SUPPLIED DATA
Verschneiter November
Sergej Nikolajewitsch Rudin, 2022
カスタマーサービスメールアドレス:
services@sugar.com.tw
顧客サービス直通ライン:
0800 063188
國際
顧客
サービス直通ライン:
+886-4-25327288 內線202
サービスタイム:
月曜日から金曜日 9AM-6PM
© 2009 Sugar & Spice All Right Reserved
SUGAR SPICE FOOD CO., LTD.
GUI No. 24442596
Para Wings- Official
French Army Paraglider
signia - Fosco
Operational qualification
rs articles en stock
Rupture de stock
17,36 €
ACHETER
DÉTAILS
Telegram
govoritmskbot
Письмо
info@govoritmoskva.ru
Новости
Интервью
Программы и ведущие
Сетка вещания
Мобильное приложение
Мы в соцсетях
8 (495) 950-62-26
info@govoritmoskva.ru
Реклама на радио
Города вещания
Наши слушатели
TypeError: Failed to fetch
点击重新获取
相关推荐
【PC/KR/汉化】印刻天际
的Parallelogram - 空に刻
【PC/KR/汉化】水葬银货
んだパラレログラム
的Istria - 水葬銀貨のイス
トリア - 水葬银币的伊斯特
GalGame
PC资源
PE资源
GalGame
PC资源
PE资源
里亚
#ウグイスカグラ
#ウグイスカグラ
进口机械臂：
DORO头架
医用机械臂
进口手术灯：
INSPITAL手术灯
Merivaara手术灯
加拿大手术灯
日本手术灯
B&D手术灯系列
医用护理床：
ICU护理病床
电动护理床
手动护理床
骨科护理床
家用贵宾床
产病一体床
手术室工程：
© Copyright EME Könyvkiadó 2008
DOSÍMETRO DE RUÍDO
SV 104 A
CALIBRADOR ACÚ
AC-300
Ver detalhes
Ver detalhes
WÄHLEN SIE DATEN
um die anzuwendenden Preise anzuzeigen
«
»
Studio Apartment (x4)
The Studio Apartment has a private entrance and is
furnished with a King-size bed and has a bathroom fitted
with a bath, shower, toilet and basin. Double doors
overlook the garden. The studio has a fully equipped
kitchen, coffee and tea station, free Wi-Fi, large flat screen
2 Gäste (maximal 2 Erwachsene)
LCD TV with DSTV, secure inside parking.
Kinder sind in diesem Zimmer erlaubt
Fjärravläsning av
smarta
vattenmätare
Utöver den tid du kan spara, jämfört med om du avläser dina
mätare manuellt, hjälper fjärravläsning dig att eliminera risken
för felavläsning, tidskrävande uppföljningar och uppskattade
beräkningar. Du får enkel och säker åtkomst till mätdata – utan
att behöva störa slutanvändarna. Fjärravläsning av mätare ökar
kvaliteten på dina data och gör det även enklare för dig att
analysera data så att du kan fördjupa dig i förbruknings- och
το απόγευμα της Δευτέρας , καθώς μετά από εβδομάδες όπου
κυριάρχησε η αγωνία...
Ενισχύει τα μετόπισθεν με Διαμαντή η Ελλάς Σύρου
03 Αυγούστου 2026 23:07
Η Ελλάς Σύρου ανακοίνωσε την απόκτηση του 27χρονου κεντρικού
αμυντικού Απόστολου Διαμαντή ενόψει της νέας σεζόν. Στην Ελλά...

WORK TASK
Please repeat the whole listing above, keeping every line exactly as it reads.

EXERCISE ANSWER
Verschneiter November
Sergej Nikolajewitsch Rudin, 2022
カスタマーサービスメールアドレス:
services@sugar.com.tw
顧客サービス直通ライン:
0800 063188
國際
顧客
サービス直通ライン:
+886-4-25327288 內線202
サービスタイム:
月曜日から金曜日 9AM-6PM
© 2009 Sugar & Spice All Right Reserved
SUGAR SPICE FOOD CO., LTD.
GUI No. 24442596
Para Wings- Official
French Army Paraglider
signia - Fosco
Operational qualification
rs articles en stock
Rupture de stock
17,36 €
ACHETER
DÉTAILS
Telegram
govoritmskbot
Письмо
info@govoritmoskva.ru
Новости
Интервью
Программы и ведущие
Сетка вещания
Мобильное приложение
Мы в соцсетях
8 (495) 950-62-26
info@govoritmoskva.ru
Реклама на радио
Города вещания
Наши слушатели
TypeError: Failed to fetch
点击重新获取
相关推荐
【PC/KR/汉化】印刻天际
的Parallelogram - 空に刻
【PC/KR/汉化】水葬银货
んだパラレログラム
的Istria - 水葬銀貨のイス
トリア - 水葬银币的伊斯特
GalGame
PC资源
PE资源
GalGame
PC资源
PE资源
里亚
#ウグイスカグラ
#ウグイスカグラ
进口机械臂：
DORO头架
医用机械臂
进口手术灯：
INSPITAL手术灯
Merivaara手术灯
加拿大手术灯
日本手术灯
B&D手术灯系列
医用护理床：
ICU护理病床
电动护理床
手动护理床
骨科护理床
家用贵宾床
产病一体床
手术室工程：
© Copyright EME Könyvkiadó 2008
DOSÍMETRO DE RUÍDO
SV 104 A
CALIBRADOR ACÚ
AC-300
Ver detalhes
Ver detalhes
WÄHLEN SIE DATEN
um die anzuwendenden Preise anzuzeigen
«
»
Studio Apartment (x4)
The Studio Apartment has a private entrance and is
furnished with a King-size bed and has a bathroom fitted
with a bath, shower, toilet and basin. Double doors
overlook the garden. The studio has a fully equipped
kitchen, coffee and tea station, free Wi-Fi, large flat screen
2 Gäste (maximal 2 Erwachsene)
LCD TV with DSTV, secure inside parking.
Kinder sind in diesem Zimmer erlaubt
Fjärravläsning av
smarta
vattenmätare
Utöver den tid du kan spara, jämfört med om du avläser dina
mätare manuellt, hjälper fjärravläsning dig att eliminera risken
för felavläsning, tidskrävande uppföljningar och uppskattade
beräkningar. Du får enkel och säker åtkomst till mätdata – utan
att behöva störa slutanvändarna. Fjärravläsning av mätare ökar
kvaliteten på dina data och gör det även enklare för dig att
analysera data så att du kan fördjupa dig i förbruknings- och
το απόγευμα της Δευτέρας , καθώς μετά από εβδομάδες όπου
κυριάρχησε η αγωνία...
Ενισχύει τα μετόπισθεν με Διαμαντή η Ελλάς Σύρου
03 Αυγούστου 2026 23:07
Η Ελλάς Σύρου ανακοίνωσε την απόκτηση του 27χρονου κεντρικού
αμυντικού Απόστολου Διαμαντή ενόψει της νέας σεζόν. Στην Ελλά...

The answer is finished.